I never found the first "Footloose" to be a great movie, but an acceptable one.  It had high energy and a lot of catchy tunes, and its flaws were forgivable.  The film was a thinly-plotted fish-out-of-water, coming-of-age story that served as a perfect excuse to string together a series of music video numbers.  It was released just as MTV was getting its sea legs.  Many of my age group hailed the movie as defining our generation.  I didn’t quite see it that way.  (I can’t imagine a whole generation being represented by a solitary definition, let alone one offered up by a movie.)  Yet for what it was, I enjoyed it.

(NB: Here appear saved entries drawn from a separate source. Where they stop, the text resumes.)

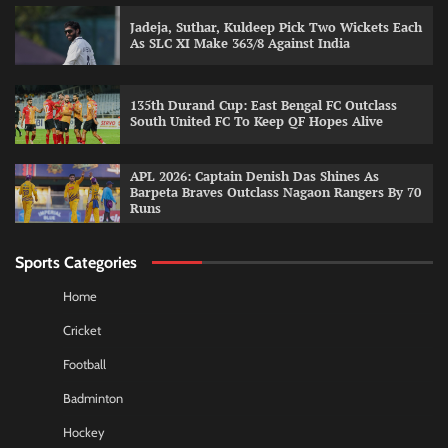
Jadeja, Suthar, Kuldeep Pick Two Wickets Each
As SLC XI Make 363/8 Against India
135th Durand Cup: East Bengal FC Outclass
South United FC To Keep QF Hopes Alive
APL 2026: Captain Denish Das Shines As
Barpeta Braves Outclass Nagaon Rangers By 70
Runs
Sports Categories
Home
Cricket
Football
Badminton
Hockey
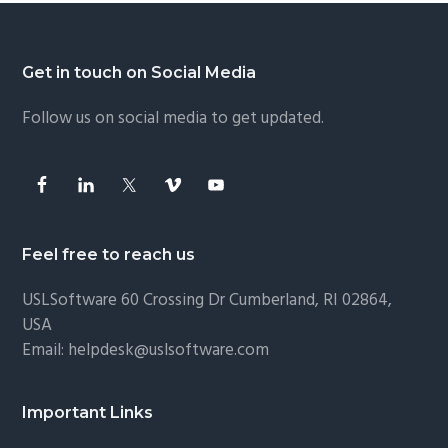
Footer
Get in touch on Social Media
Follow us on social media to get updated.
Feel free to reach us
USLSoftware
60 Crossing Dr Cumberland, RI 02864,
USA
Email:
helpdesk@uslsoftware.com
Important Links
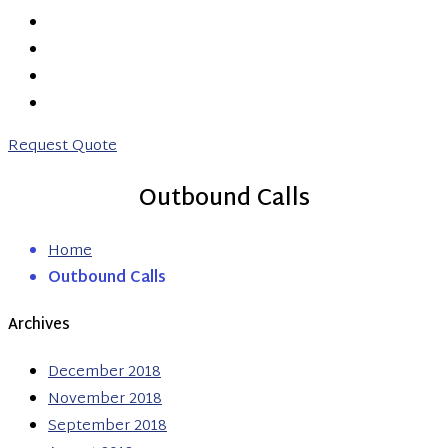
PRICING
ABOUT US
CONTACT US
0203 746 7775
Request Quote
Outbound Calls
Home
Outbound Calls
Archives
December 2018
November 2018
September 2018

After his mother’s death from leukemia, Boston native Ren MacCormack (Kenny Wormald) relocates to the buckle of the Bible belt, an uptight small town named Bomont, Georgia.  He takes up residence with his aunt (Kim Dickens) and uncle (Ray McKinnon), befriends a likable yokel named Willard (Miles Teller) and catches the eye of wild child Ariel Moore (Julianne Hough) whose father (Dennis Quaid) is the local Presbyterian minister.  The most unique thing about Bomont is the law prohibiting dancing and loud music that the town board adopted following a horrific fatal car accident involving a group of beloved students—among them Ariel’s brother—that occurred three years prior to Ren’s arrival.  His love of music, dance, and freedom doesn’t mesh with the town’s strict social restrictions.

The director is Craig Brewer (“Hustle & Flow,” “Black Snake Moan”) and he is obviously a fan of the original.  It’s not too much of a stretch to picture him and cinematographer Amy Vincent sitting before a screen watching the original and taking notes.  There are a couple changes I did notice.  One alteration came in a scene where Ariel hangs from the window of her racer boyfriend’s car waving the checkered flag as he does a victory lap following a win.  This supplants a scene in the original where Ariel straddled herself between two moving cars as a tractor-trailer came barreling straight toward them.  This was a good change; the latter scene made Ariel less like a reckless teen and more like a suicidal nut.  Another scene that was swapped out was the farm tractor game of chicken between Ren and Ariel’s jealous hubby; it’s replaced with a bizarre bus race on a figure-8 dirt track that isn’t nearly as effective.  (And it doesn’t even make use of Bonnie Tyler’s “Holding Out for a Hero” that made the game of chicken in the first film more exciting than expected.)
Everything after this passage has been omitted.